Recommended New Release,
Miles Davis - The Lost Quintet
1969 was the year Miles Davis went properly electric and recorded two of the cornerstones of jazz fusion, In a Silent Way and Bitches Brew. Both were composite albums, patched together by Davis’s long-time producer Teo Macero from numerous sessions featuring the cream of young artists who would shape jazz for the next decade, three of whom were part of his touring group – Chick Corea on electric piano, drummer Jack DeJohnette and bassist Dave Holland, all then in their mid-twenties. Wayne Shorter was older, 36, and had been a key component and composer for the classic quintet of Ray Brown, Anthony Williams and Herbie Hancock for over five years. And Miles, at 43, was about to plunge headlong into his last great phase as an innovator, bringing raw electric funk to the music, alienating the purists but turning on a multitude of rock fans. Having recorded Bitches Brew three months previously, this quintet never recorded as a stand-alone unit, leaving only various live bootlegs of dubious quality to fill the space. The current recording, whilst still ‘unauthorised’ by the Davis estate, does at least present a decent souvenir of a concert in Rotterdam’s De Doelen on 9th November 1969, with only Holland’s bass sometimes sounding rather underpowered in the mix. During the frequent loud sections there is a loss of clarity as the signal hots up, but I found this added to the excitement.
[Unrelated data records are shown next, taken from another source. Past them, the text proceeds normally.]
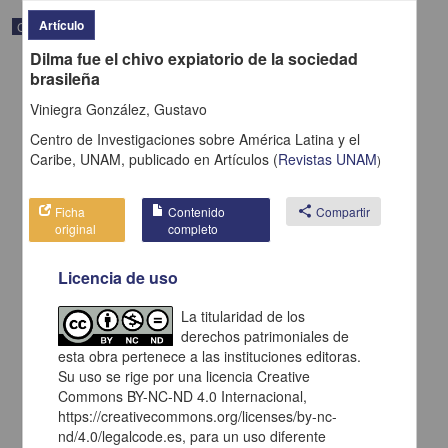
Artículo
Correspondencia postal
Dilma fue el chivo expiatorio de la sociedad
brasileña
Viniegra González, Gustavo
Centro de Investigaciones sobre América Latina y el
Caribe, UNAM,
publicado en
Artículos
(
Revistas UNAM
)
Ficha
Contenido
share
Compartir
original
completo
Licencia de uso
La titularidad de los
Carta de H. C. Pitman a Francisco I. Madero en la que le solicita
derechos patrimoniales de
una fotografía
esta obra pertenece a las instituciones editoras.
Pitman, H. C.
Su uso se rige por una licencia Creative
[sin fecha]
Multidisciplina
Commons BY-NC-ND 4.0 Internacional,
https://creativecommons.org/licenses/by-nc-
share
nd/4.0/legalcode.es, para un uso diferente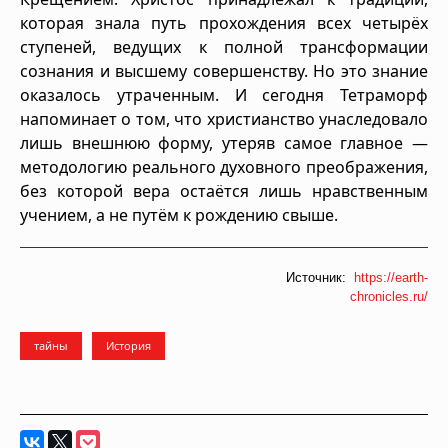
которая знала путь прохождения всех четырёх
ступеней, ведущих к полной трансформации
сознания и высшему совершенству. Но это знание
оказалось утраченным. И сегодня Тетраморф
напоминает о том, что христианство унаследовало
лишь внешнюю форму, утеряв самое главное —
методологию реального духовного преображения,
без которой вера остаётся лишь нравственным
учением, а не путём к рождению свыше.
Источник:
https://earth-
chronicles.ru/
тайны
История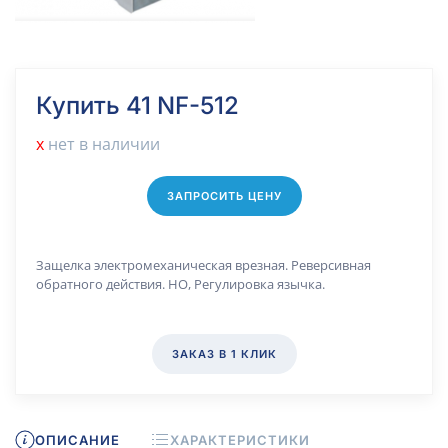
Купить 41 NF-512
х
нет в наличии
ЗАПРОСИТЬ ЦЕНУ
Защелка электромеханическая врезная. Реверсивная
обратного действия. НО, Регулировка язычка.
ЗАКАЗ В 1 КЛИК
ОПИСАНИЕ
ХАРАКТЕРИСТИКИ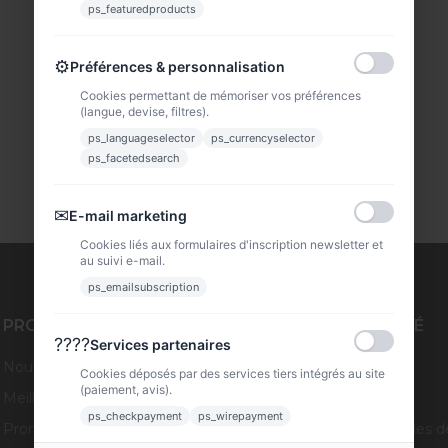
ps_featuredproducts
⚙
Préférences & personnalisation
Cookies permettant de mémoriser vos préférences
(langue, devise, filtres).
ps_languageselector
ps_currencyselector
ps_facetedsearch
✉
E-mail marketing
Cookies liés aux formulaires d'inscription newsletter et
au suivi e-mail.
ps_emailsubscription
PRODUITS
NOTRE SOCIÉTÉ
????
Services partenaires
Nouveaux produits
Livraison
Cookies déposés par des services tiers intégrés au site
(paiement, avis).
Meilleures ventes
Mentions légales
ps_checkpayment
ps_wirepayment
Promotions
Conditions générales d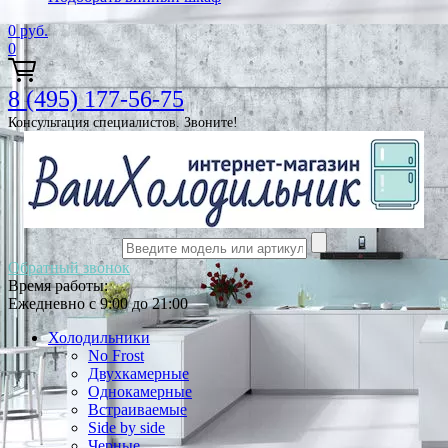
0
руб.
0
8 (495) 177-56-75
Консультация специалистов. Звоните!
Обратный звонок
Время работы:
Ежедневно с 9:00 до 21:00
Холодильники
No Frost
Двухкамерные
Однокамерные
Встраиваемые
Side by side
Черные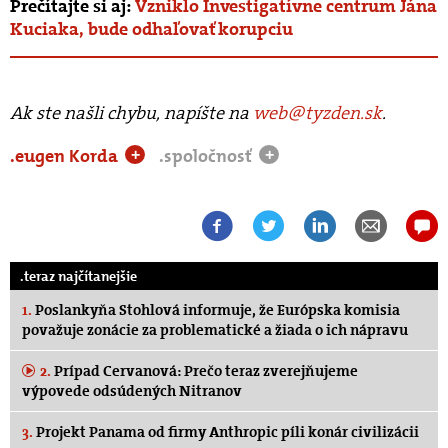
Prečítajte si aj:
Vzniklo Investigatívne centrum Jána
Kuciaka, bude odhaľovať korupciu
Ak ste našli chybu, napíšte na
web@tyzden.sk
.
.eugen Korda
.spoločnosť
+
+
.teraz najčítanejšie
1.
Poslankyňa Stohlová informuje, že Európska komisia
považuje zonácie za problematické a žiada o ich nápravu
2.
Prípad Cervanová: Prečo teraz zverejňujeme
výpovede odsúdených Nitranov
3.
Projekt Panama od firmy Anthropic píli konár civilizácii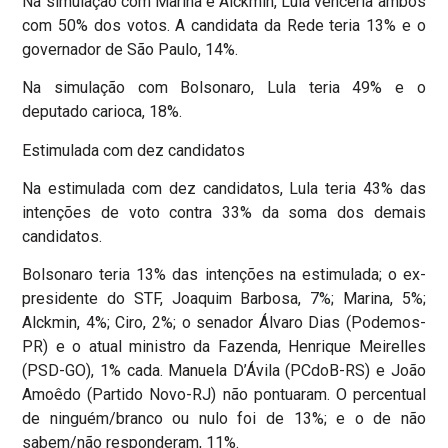
Na simulação com Marina e Alckmin, Lula venceria ambos
com 50% dos votos. A candidata da Rede teria 13% e o
governador de São Paulo, 14%.
Na simulação com Bolsonaro, Lula teria 49% e o
deputado carioca, 18%.
Estimulada com dez candidatos
Na estimulada com dez candidatos, Lula teria 43% das
intenções de voto contra 33% da soma dos demais
candidatos.
Bolsonaro teria 13% das intenções na estimulada; o ex-
presidente do STF, Joaquim Barbosa, 7%; Marina, 5%;
Alckmin, 4%; Ciro, 2%; o senador Álvaro Dias (Podemos-
PR) e o atual ministro da Fazenda, Henrique Meirelles
(PSD-GO), 1% cada. Manuela D’Ávila (PCdoB-RS) e João
Amoêdo (Partido Novo-RJ) não pontuaram. O percentual
de ninguém/branco ou nulo foi de 13%; e o de não
sabem/não responderam, 11%.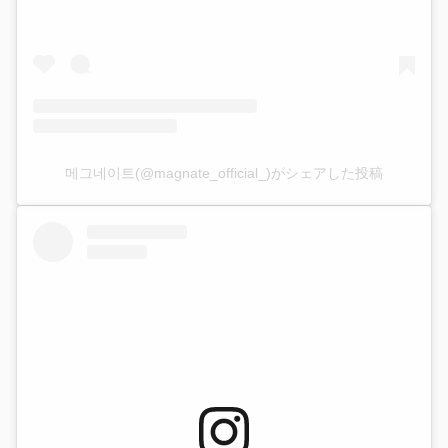
메그네이트(@magnate_official_)がシェアした投稿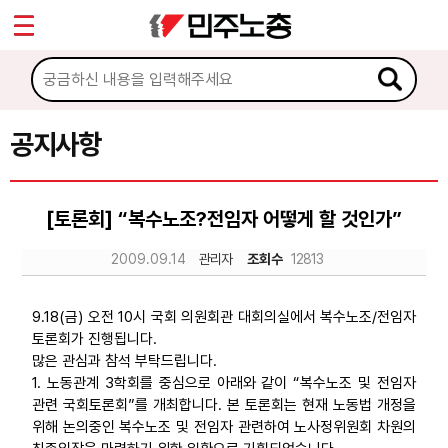
*
Sketchbook5, 스케치북5
마이페이지
소개
<
소식
공지사항
Sketchbook5, 스케치북5
공지사항
[토론회] “복수노조?전임자 어떻게 할 것인가”
성명·보도
2009.09.14
관리자
조회수
12813
기타 공고
노동상담
9.18(금) 오전 10시 국회 의원회관 대회의실에서 복수노조/전임자
토론회가 진행됩니다.
많은 관심과 참석 부탁드립니다.
자료
1. 노동관계 3학회를 중심으로 아래와 같이 “복수노조 및 전임자
관련 국회토론회”를 개최합니다. 본 토론회는 현재 노동법 개정을
위해 논의중인 복수노조 및 전임자 관련하여 노사정위원회 차원의
부설기관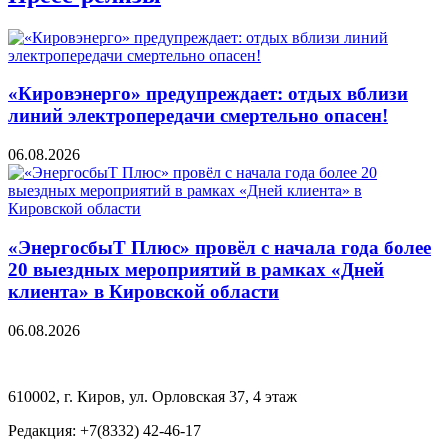
«Кировэнерго» предупреждает: отдых вблизи
линий электропередачи смертельно опасен!
06.08.2026
«ЭнергосбыТ Плюс» провёл с начала года более
20 выездных мероприятий в рамках «Дней
клиента» в Кировской области
06.08.2026
610002, г. Киров, ул. Орловская 37, 4 этаж
Редакция: +7(8332) 42-46-17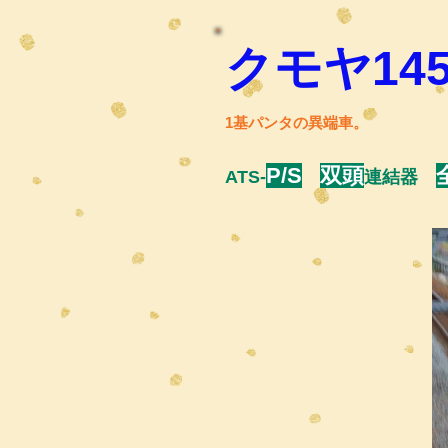
クモヤ145
1基パンタの異端車。
P/S
双頭
ATS-
連結器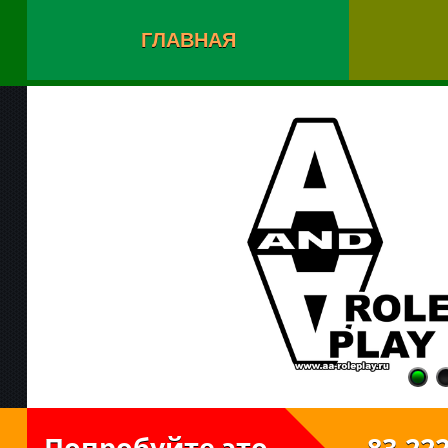
ГЛАВНАЯ
Попробуйте это
83.222.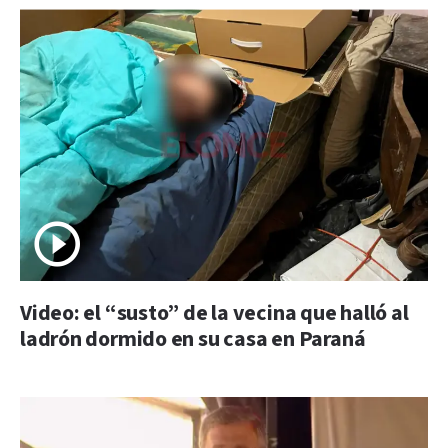
Video: el “susto” de la vecina que halló al
ladrón dormido en su casa en Paraná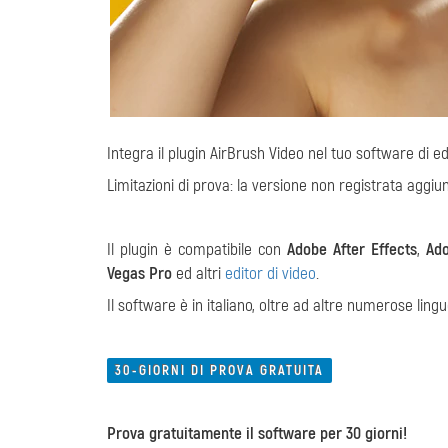
Integra il plugin AirBrush Video nel tuo software di ed
Limitazioni di prova: la versione non registrata aggiun
Il plugin è compatibile con
Adobe After Effects
,
Ad
Vegas Pro
ed altri
editor di video
.
Il software è in italiano, oltre ad altre numerose lingu
30-GIORNI DI PROVA GRATUITA
Prova gratuitamente il software per 30 giorni!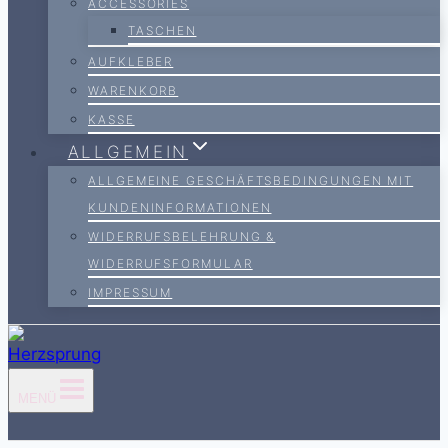
ACCESSORIES
TASCHEN
AUFKLEBER
WARENKORB
KASSE
ALLGEMEIN
ALLGEMEINE GESCHÄFTSBEDINGUNGEN MIT
KUNDENINFORMATIONEN
WIDERRUFSBELEHRUNG &
WIDERRUFSFORMULAR
IMPRESSUM
MENÜ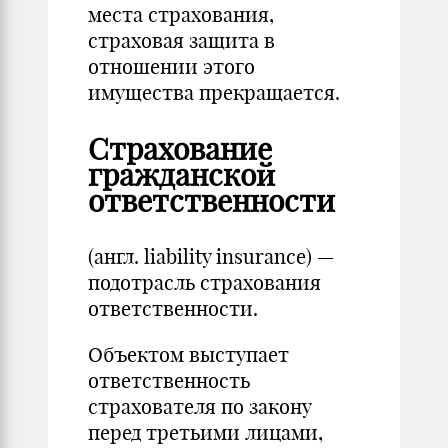
места страхования,
страховая защита в
отношении этого
имущества прекращается.
Страхование
гражданской
ответственности
(англ. liability insurance) —
подотрасль страхования
ответственности.
Объектом выступает
ответственность
страхователя по закону
перед третьими лицами,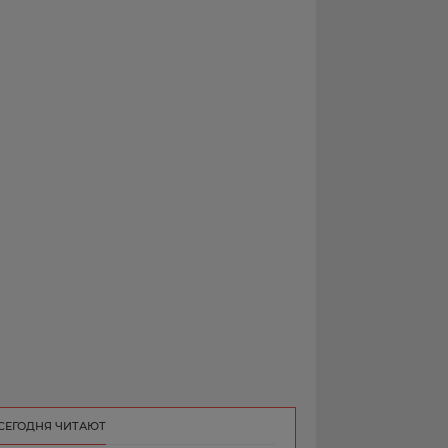
РЕКЛАМА
КОНТАКТ
СЕГОДНЯ ЧИТАЮТ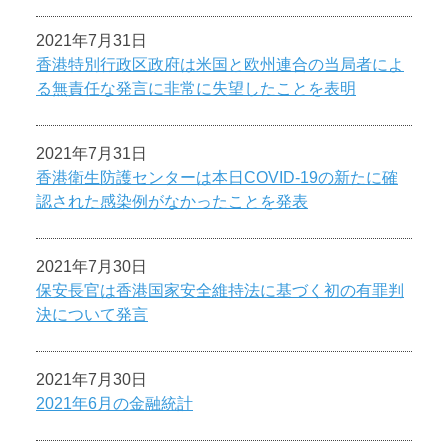
2021年7月31日
香港特別行政区政府は米国と欧州連合の当局者によ
る無責任な発言に非常に失望したことを表明
2021年7月31日
香港衛生防護センターは本日COVID-19の新たに確
認された感染例がなかったことを発表
2021年7月30日
保安長官は香港国家安全維持法に基づく初の有罪判
決について発言
2021年7月30日
2021年6月の金融統計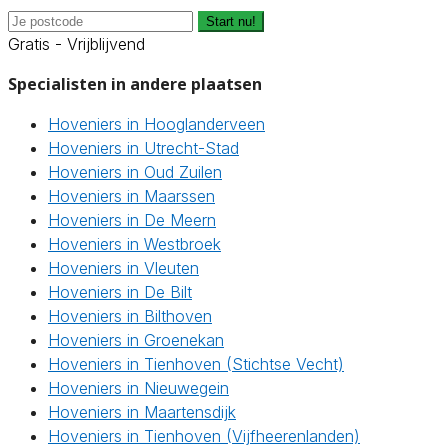
Start nu!
Gratis - Vrijblijvend
Specialisten in andere plaatsen
Hoveniers in Hooglanderveen
Hoveniers in Utrecht-Stad
Hoveniers in Oud Zuilen
Hoveniers in Maarssen
Hoveniers in De Meern
Hoveniers in Westbroek
Hoveniers in Vleuten
Hoveniers in De Bilt
Hoveniers in Bilthoven
Hoveniers in Groenekan
Hoveniers in Tienhoven (Stichtse Vecht)
Hoveniers in Nieuwegein
Hoveniers in Maartensdijk
Hoveniers in Tienhoven (Vijfheerenlanden)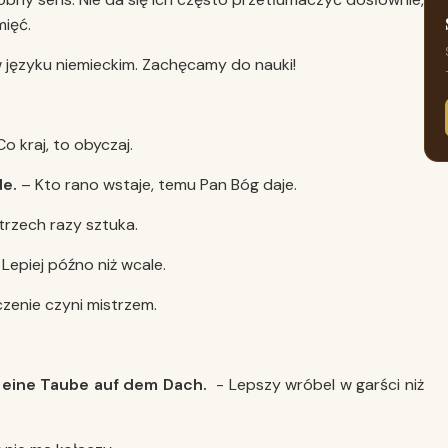
mięć.
 języku niemieckim. Zachęcamy do nauki!
o kraj, to obyczaj.
e.
– Kto rano wstaje, temu Pan Bóg daje.
trzech razy sztuka.
 Lepiej późno niż wcale.
zenie czyni mistrzem.
ls eine Taube auf dem Dach.
- Lepszy wróbel w garści niż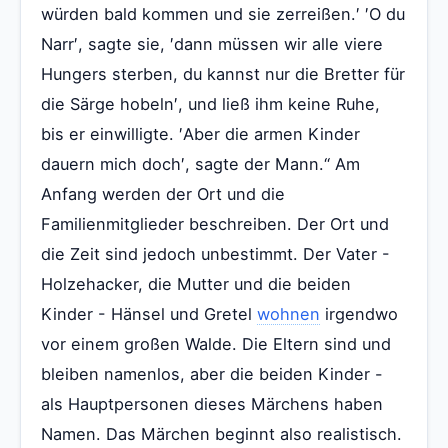
würden bald kommen und sie zerreißen.′ ′O du
Narr′, sagte sie, ′dann müssen wir alle viere
Hungers sterben, du kannst nur die Bretter für
die Särge hobeln′, und ließ ihm keine Ruhe,
bis er einwilligte. ′Aber die armen Kinder
dauern mich doch′, sagte der Mann.“ Am
Anfang werden der Ort und die
Familienmitglieder beschreiben. Der Ort und
die Zeit sind jedoch unbestimmt. Der Vater -
Holzehacker, die Mutter und die beiden
Kinder - Hänsel und Gretel
wohnen
irgendwo
vor einem großen Walde. Die Eltern sind und
bleiben namenlos, aber die beiden Kinder -
als Hauptpersonen dieses Märchens haben
Namen. Das Märchen beginnt also realistisch.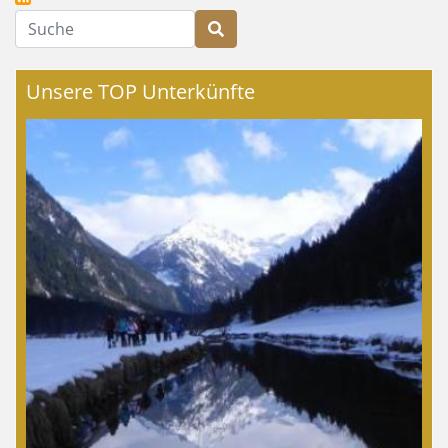
Suche
Unsere TOP Unterkünfte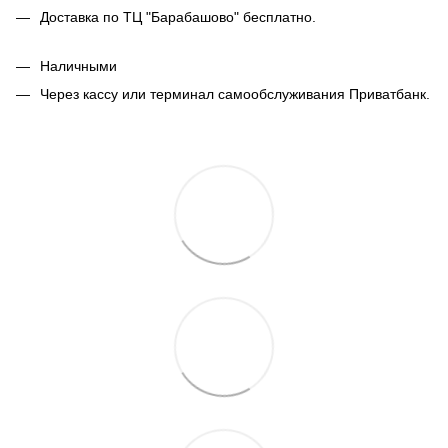
Доставка по ТЦ "Барабашово" бесплатно.
Наличными
Через кассу или терминал самообслуживания Приватбанк.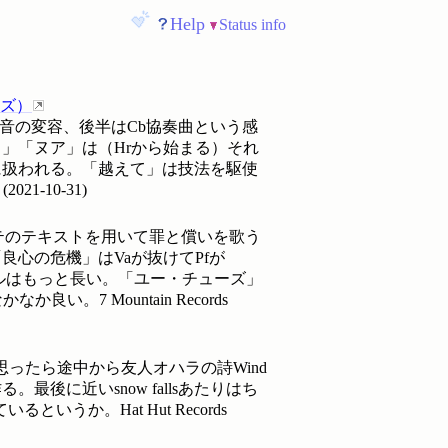
Help
Status info
ズ
）
属音の変容、後半はCb協奏曲という感
」「ヌア」は（Hrから始まる）それ
様に扱われる。「越えて」は技法を駆使
9
(
2021-10-31
)
ダンテのテキストを用いて罪と償いを歌う
心の危機」はVaが抜けてPfが
トルはもっと長い。「ユー・チューズ」
 Mountain Records
ったら途中から友人オハラの詩Wind
に近いsnow fallsあたりはち
か。Hat Hut Records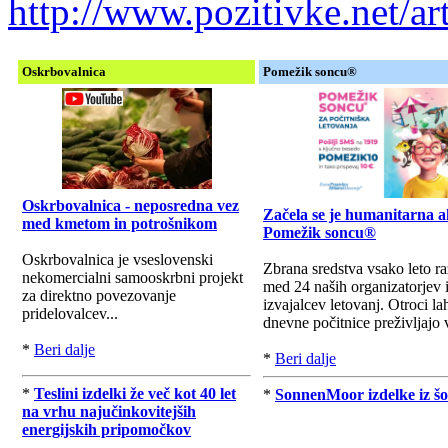
http://www.pozitivke.net/
Oskrbovalnica
Pomežik soncu®
Oskrbovalnica - neposredna vez
Začela se je humanitarna a
med kmetom in potrošnikom
Pomežik soncu®
Oskrbovalnica je vseslovenski
Zbrana sredstva vsako leto r
nekomercialni samooskrbni projekt
med 24 naših organizatorjev 
za direktno povezovanje
izvajalcev letovanj. Otroci la
pridelovalcev...
dnevne počitnice preživljajo v
*
Beri dalje
*
Beri dalje
*
Teslini izdelki že več kot 40 let
*
SonnenMoor izdelke iz šo
na vrhu najučinkovitejših
energijskih pripomočkov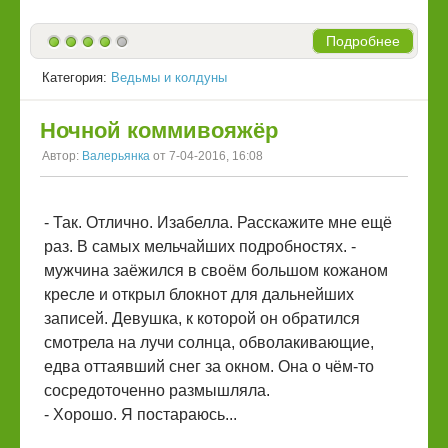
Подробнее
Категория:
Ведьмы и колдуны
Ночной коммивояжёр
Автор:
Валерьянка
от 7-04-2016, 16:08
- Так. Отлично. Изабелла. Расскажите мне ещё
раз. В самых мельчайших подробностях. -
мужчина заёжился в своём большом кожаном
кресле и открыл блокнот для дальнейших
записей. Девушка, к которой он обратился
смотрела на лучи солнца, обволакивающие,
едва оттаявший снег за окном. Она о чём-то
сосредоточенно размышляла.
- Хорошо. Я постараюсь...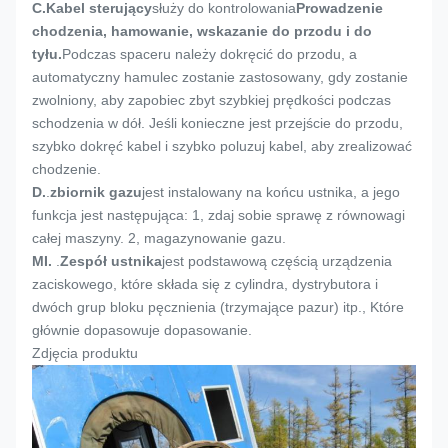
C.
Kabel sterujący
służy do kontrolowania
Prowadzenie
chodzenia, hamowanie, wskazanie do przodu i do
tyłu.
Podczas spaceru należy dokręcić do przodu, a
automatyczny hamulec zostanie zastosowany, gdy zostanie
zwolniony, aby zapobiec zbyt szybkiej prędkości podczas
schodzenia w dół. Jeśli konieczne jest przejście do przodu,
szybko dokręć kabel i szybko poluzuj kabel, aby zrealizować
chodzenie.
D.
.
zbiornik gazu
jest instalowany na końcu ustnika, a jego
funkcja jest następująca: 1, zdaj sobie sprawę z równowagi
całej maszyny. 2, magazynowanie gazu.
MI.
.
Zespół ustnika
jest podstawową częścią urządzenia
zaciskowego, które składa się z cylindra, dystrybutora i
dwóch grup bloku pęcznienia (trzymające pazur) itp., Które
głównie dopasowuje dopasowanie.
Zdjęcia produktu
What the Dutch audience made of all this on the night is anybody’s guess, especially as they wouldn’t have had a chance to fully assimilate the recently released, and fairly gentle, In a Silent Way and the behemoth that is Bitches Brew would not be released until June of the following year. What strikes me most is how confrontational the music was getting by this point, at times tipping over into the free jazz that Davis was so disdainful of, best exemplified with the opening track, Directions. Perhaps it’s the absence of electric guitar in the group, or Wayne Shorter’s incredibly anguished lines (don’t let this put you off – it needs to be heard to be believed) that makes this sound closer to free contemporaries like Archie Shepp rather than the nascent fusion sound that In a Silent Way and Bitches Brew would open up. However, it isn’t all as intense as this, and Shorter’s more measured Masqualero closes the set, albeit in a weirder version than that found on 1967’s The Sorcerer, with Chick Corea’s electric piano deliciously other-worldly. DeJohnette’s drums pack a real punch, and presiding over everything is Miles’s trumpet, more tempestuous and ‘out’ than it had ever sounded before. This is highly recommended to anyone with a taste for electric Miles.